Algérie. La citoyenneté impossible ? Essai de Mohamed Mebtoul. Koukou Editions, Alger/Cheraga,
2018, 800 dinars, 216 pages
Un fil conducteur central, en partant des
pratiques sociales des individus : la difficulté d’être citoyen en
Algérie.
Jusqu’ici, en Algérie, on croit, encore, en
haut lieu et ailleurs, que l’ on naît citoyen......
alors qu’on le devient. La citoyenneté est une construction socio-politique.
Elle est de l’ordre d’un « contrat » reconnu et respecté par les diférents pouvoirs à l’égard de la population .
Et, selon moi, aussi, par ceux-là mêmes qui sont et se sentent et se
disent « citoyens ». Donc,
pour suivre l’auteur, loin d’être une notion abstraite et spéculative, la
citoyenneté se donne à lire à partir de situations précises déployées par le citoyen.C’est ce que fait l’auteur tout au long d’une
trentaine de chapitres distribués en cinq parties .
A travers différents pans de la société (sport, éducation, université,
recherche, hygiène publique, santé,
travail, argent, vie politique, jeunesse, harga, hogra.....) . En
référence aux multiples expériences sociales des différents acteurs sociaux, il
montre son absence, sa non-production, sa perversion (la citoyenneté) par les
différents pouvoirs.

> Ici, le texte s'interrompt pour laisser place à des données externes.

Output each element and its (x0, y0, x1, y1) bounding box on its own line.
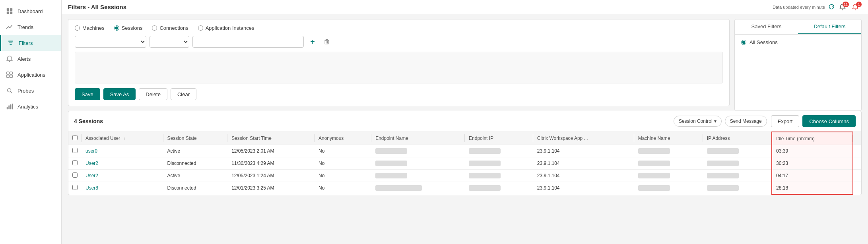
svg-point-19 (855, 9, 856, 10)
user-link[interactable]: User2 (85, 173, 98, 178)
col-header-associated-user[interactable]: Associated User ↑ (82, 132, 163, 145)
probes-icon (6, 87, 14, 95)
row-start-time: 12/01/2023 3:25 AM (227, 182, 315, 194)
radio-machines-input[interactable] (75, 25, 80, 31)
radio-machines[interactable]: Machines (75, 25, 105, 31)
sidebar-item-filters[interactable]: Filters (0, 35, 61, 51)
blurred-endpoint-ip (469, 148, 501, 154)
row-checkbox[interactable] (72, 172, 78, 178)
blurred-machine-name (638, 148, 670, 154)
row-endpoint-ip (465, 182, 533, 194)
svg-rect-16 (10, 105, 12, 110)
alerts-bell[interactable]: 1 (851, 2, 860, 12)
radio-sessions-label: Sessions (122, 25, 143, 31)
svg-rect-20 (325, 41, 329, 44)
filter-operator-select[interactable] (150, 36, 189, 48)
session-control-button[interactable]: Session Control ▾ (674, 116, 722, 127)
blurred-machine-name (638, 173, 670, 178)
row-citrix-workspace: 23.9.1.104 (533, 170, 634, 182)
clear-button[interactable]: Clear (171, 88, 196, 100)
sidebar-item-trends-label: Trends (17, 24, 33, 30)
row-idle-time: 04:17 (772, 170, 853, 182)
row-start-time: 12/05/2023 2:01 AM (227, 145, 315, 157)
filter-row: + (75, 36, 723, 48)
header-right: Data updated every minute 11 1 (773, 2, 862, 12)
top-header: Filters - All Sessions Data updated ever… (62, 0, 868, 14)
tab-saved-filters[interactable]: Saved Filters (735, 19, 798, 34)
user-link[interactable]: user0 (85, 148, 97, 154)
choose-columns-button[interactable]: Choose Columns (802, 115, 856, 127)
blurred-endpoint-name (375, 148, 407, 154)
blurred-ip-address (707, 173, 739, 178)
sidebar-item-applications-label: Applications (17, 72, 45, 78)
radio-connections-label: Connections (159, 25, 188, 31)
col-header-endpoint-name: Endpoint Name (371, 132, 465, 145)
row-checkbox[interactable] (72, 148, 78, 153)
delete-button[interactable]: Delete (139, 88, 167, 100)
row-machine-name (634, 157, 703, 170)
add-filter-button[interactable]: + (307, 36, 318, 47)
row-checkbox[interactable] (72, 185, 78, 190)
col-header-citrix-workspace: Citrix Workspace App ... (533, 132, 634, 145)
send-message-button[interactable]: Send Message (725, 116, 767, 127)
save-as-button[interactable]: Save As (103, 88, 136, 100)
row-endpoint-name (371, 170, 465, 182)
blurred-endpoint-ip (469, 161, 501, 166)
sidebar-item-probes[interactable]: Probes (0, 83, 61, 99)
row-checkbox[interactable] (72, 160, 78, 165)
save-button[interactable]: Save (75, 88, 100, 100)
row-session-state: Active (163, 170, 228, 182)
all-sessions-radio[interactable] (741, 40, 746, 45)
refresh-icon[interactable] (828, 4, 835, 11)
radio-connections-input[interactable] (152, 25, 157, 31)
notifications-bell[interactable]: 11 (838, 2, 847, 12)
sidebar-item-trends[interactable]: Trends (0, 19, 61, 35)
svg-rect-14 (7, 107, 8, 109)
radio-sessions-input[interactable] (114, 25, 119, 31)
filter-panel: Machines Sessions Connections Appli (68, 19, 730, 106)
row-endpoint-ip (465, 145, 533, 157)
col-header-session-state: Session State (163, 132, 228, 145)
blurred-machine-name (638, 161, 670, 166)
radio-app-instances-input[interactable] (198, 25, 203, 31)
row-machine-name (634, 182, 703, 194)
sidebar-item-applications[interactable]: Applications (0, 67, 61, 83)
row-checkbox-cell (68, 145, 82, 157)
row-endpoint-name (371, 145, 465, 157)
sidebar-item-analytics[interactable]: Analytics (0, 99, 61, 114)
sidebar-item-alerts[interactable]: Alerts (0, 51, 61, 67)
user-link[interactable]: User8 (85, 185, 98, 191)
row-checkbox-cell (68, 182, 82, 194)
blurred-machine-name (638, 185, 670, 191)
row-anonymous: No (315, 170, 371, 182)
row-ip-address (703, 182, 772, 194)
row-user: User8 (82, 182, 163, 194)
tab-default-filters[interactable]: Default Filters (798, 19, 861, 34)
left-controls: Session Control ▾ Send Message (674, 116, 767, 127)
filter-value-input[interactable] (192, 36, 304, 48)
row-session-state: Disconnected (163, 182, 228, 194)
blurred-endpoint-name (375, 161, 407, 166)
filter-field-select[interactable] (75, 36, 146, 48)
sessions-table-wrap: Associated User ↑ Session State Session … (68, 132, 861, 195)
sidebar-item-dashboard[interactable]: Dashboard (0, 3, 61, 19)
radio-connections[interactable]: Connections (152, 25, 188, 31)
table-row: user0 Active 12/05/2023 2:01 AM No 23.9.… (68, 145, 861, 157)
radio-app-instances[interactable]: Application Instances (198, 25, 254, 31)
radio-sessions[interactable]: Sessions (114, 25, 143, 31)
alerts-count: 1 (856, 2, 862, 7)
svg-rect-5 (9, 43, 13, 43)
export-button[interactable]: Export (771, 115, 800, 127)
row-checkbox-cell (68, 170, 82, 182)
row-machine-name (634, 170, 703, 182)
row-ip-address (703, 157, 772, 170)
sidebar: Dashboard Trends Filters Alerts Applicat… (0, 0, 62, 244)
svg-rect-11 (10, 75, 12, 77)
all-sessions-option[interactable]: All Sessions (741, 39, 855, 45)
row-extra (853, 157, 861, 170)
row-endpoint-ip (465, 170, 533, 182)
user-link[interactable]: User2 (85, 161, 98, 166)
svg-rect-10 (7, 75, 9, 77)
select-all-checkbox[interactable] (72, 135, 78, 140)
delete-filter-button[interactable] (321, 36, 332, 47)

Pourquoi ? Car, normalisée dans un système socio-politique producteur de satu-quo :
« Celui-ci reproduit à l’identique un populisme simplificateur et uniforme
qui opère par déni du réel, faisant peu cas de la complexité et de la diversité
de la société » . Un système (au sein duquel le
pouvoir va privilégier, depuis 1962, de façon récurrente, la violence politique
comme mode d’appropriation de l’Etat......et où le « père » est
institué et désigné par la force)
orphelin de toute « épaisseur » intellectuelle et politique
prônant un égalitarisme de facade ; des acteurs politiques évoquant sans cesse
« le peuple », lui promettant le bonheur, mais sans lui demander son avis.Réactions : « La société n’étant pas une
cruche vide ou une machine sociale qu’il importe de remplir de connaissances et
d’attitudes, les personnes contournent
en permanence les règles prescrites par les pouvoirs, sachant pertinemment
qu’elles ne sont pas respectées par ceux –là même qui les ont produits .

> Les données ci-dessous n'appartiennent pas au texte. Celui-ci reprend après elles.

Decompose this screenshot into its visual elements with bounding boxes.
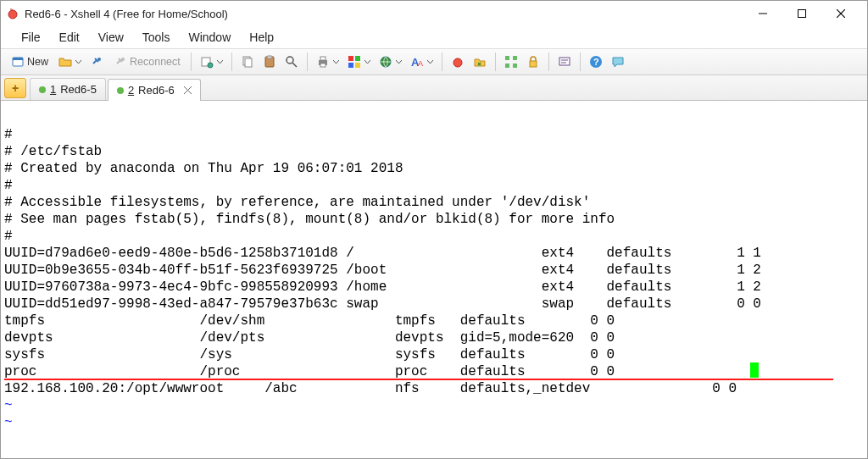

Elles élaborent leurs propres normes pratiques, en se retirant du jeu politique
officiel, privilégiant l’indifférence ou l’indocilité » (A. Mbembe, 1998). Résultat des courses (sic !) : une
citoyenneté en « creux » qui n’accède pas à la reconnaisance
sociale et politique de la personne,un
statu quo favorisant la société du
« ventre », antithèse de la citoyenneté. Déprimant, non !
L’Auteur : Fondateur de l’anthropologie de la santé en Algérie. Professeur
de sociologie à l’Université Oran 2. Chercheur associé au G.r.a.s
(Unité de recherche en Sciences sociales et santé)
Extraits : « En
réfutant ,depuis 1962, toute légitimité populaire qui
suppose la reconnaissance et le respect de l’Autre, et donc du citoyen, le
pouvoir va privilégier de façon récurrente la violence politique comme mode
d’appropriation de l’Etat. En effet, le « père » est institué et
désigné par la force, la rhétorique populiste et la mise en scène électorale.

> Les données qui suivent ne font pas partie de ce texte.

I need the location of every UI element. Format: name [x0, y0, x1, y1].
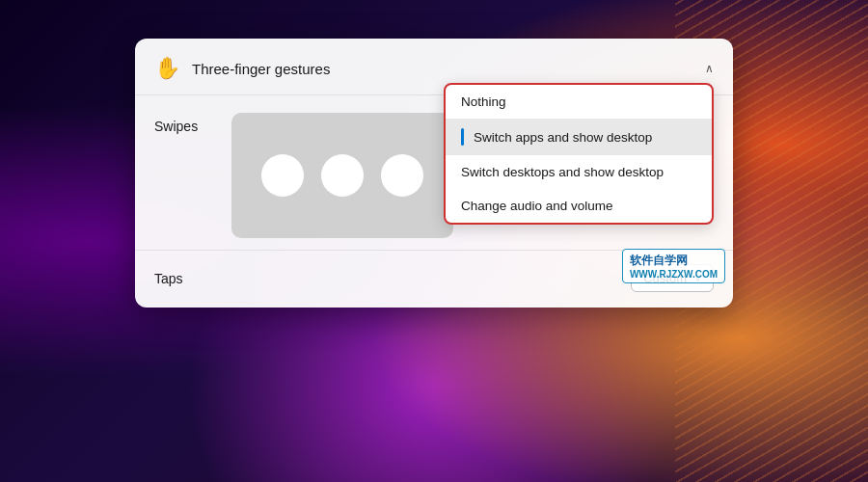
gesture-visual [231, 113, 453, 238]
hand-icon: ✋ [154, 56, 180, 81]
swipes-label: Swipes [154, 113, 231, 134]
selected-indicator [461, 128, 464, 146]
watermark-line1: 软件自学网 [630, 253, 718, 269]
finger-dot-3 [381, 154, 423, 197]
dropdown-nothing-label: Nothing [461, 94, 506, 109]
dropdown-switch-apps-label: Switch apps and show desktop [474, 130, 652, 145]
dropdown-item-nothing[interactable]: Nothing [446, 85, 712, 119]
dropdown-switch-desktops-label: Switch desktops and show desktop [461, 165, 664, 179]
taps-label: Taps [154, 271, 631, 286]
dropdown-item-switch-desktops[interactable]: Switch desktops and show desktop [446, 155, 712, 189]
dropdown-change-audio-label: Change audio and volume [461, 199, 613, 213]
finger-dot-1 [261, 154, 304, 197]
dropdown-popup: Nothing Switch apps and show desktop Swi… [444, 83, 714, 225]
chevron-up-icon[interactable]: ∧ [705, 62, 714, 75]
watermark-line2: WWW.RJZXW.COM [630, 269, 718, 280]
watermark: 软件自学网 WWW.RJZXW.COM [622, 249, 725, 283]
dropdown-item-switch-apps-desktop[interactable]: Switch apps and show desktop [446, 119, 712, 155]
dropdown-item-change-audio[interactable]: Change audio and volume [446, 189, 712, 223]
finger-dot-2 [321, 154, 364, 197]
section-title: Three-finger gestures [192, 61, 705, 77]
section-header: ✋ Three-finger gestures ∧ Nothing Switch… [135, 39, 733, 95]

Ce processus politique lui permet d’accéder au statut de responsable de la
Nation » (p 13) , «Les régimes arabes ont « réussi » le seul
pari, celui de construire dans l’opacité et le secret une élite politique à sens
unique, composée de cercles sociaux strictement dépendants du zaïm » (p 31), « Ce ne sont pas les personnes qui
sont dépolitisées ou « inconscientes » du fait politique , mais
plutôt la pratique politique actuelle en total déphasage avec la société qui
semble exiger plus de transparence, de justice et d’exemplarité de la part des
responsables politiques, produits d’appareils fermés sur eux-mêmes , sans
enracinement et proximité avec les populations » (p 39).
Avis : Une
analyse sans complaisance (assez
engagée ?) du système politique algérien et de la société. A (très bien)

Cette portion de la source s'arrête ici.